Dingell is a extremely powerful, canny, astute politician. I'm often annoyed at his policies but I give him the credit for much of the large environmental bills passed in the last few decades. If he's finally on board with dealing with this crisis then I'm close to believing we will address this crisis.
http://www.time.com/time/magazine/article/0,9171,1627016-1,00.htmlAn Auto Insider Takes on Climate Change
There are millions of reasons to think Congress won't do much about global warming, all stockpiled in the lobbying budgets of the U.S.'s mightiest interest groups--automakers and other manufacturers, environmentalists, labor unions, farmers, oil companies, coal companies, utilities, the military, antitaxers and so on. A Washington axiom holds that it's always easier to do nothing than to do something. By that standard, tackling climate change, which would affect every industry and every private life, looks almost impossible.
On the other hand, there's John Dingell. Michigan's eternal Congressman, defender of Detroit's carbon-spewing gas hogs, would seem an unlikely cause for optimism. After all, his wife Deborah is a General Motors Foundation trustee, leading his critics to assert that Dingell is literally in bed with the auto industry.
But just as it took anticommunist Richard Nixon to open the door to China, and hip-hop mogul Russell Simmons to denounce misogyny in rap, so Dingell, Democrat from Dearborn and friend of factories, may be the insider able to drive change. At 80, restored to his wide-ranging dominion over the House Committee on Energy and Commerce, "John Dingell is one of the few people with the capacity to manage complex pieces of legislation where there are high stakes," says former House colleague Philip Sharp.

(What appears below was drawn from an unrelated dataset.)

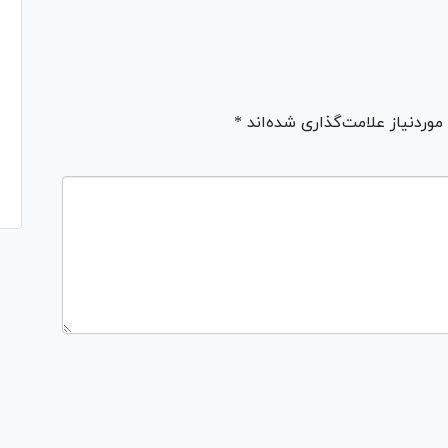
ردنیاز علامت‌گذاری شده‌اند *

He's smart enough, strong enough, mean enough. Sharp saw Dingell up close the last time Big John reluctantly tackled air pollution--the 1990 amendments to the Clean Air Act that successfully dealt with acid rain. Now Dingell has awakened to global warming, holding more than two dozen hearings on the issue since February and extracting on-the-record promises of cooperation from heads of industry more accustomed to obstruction.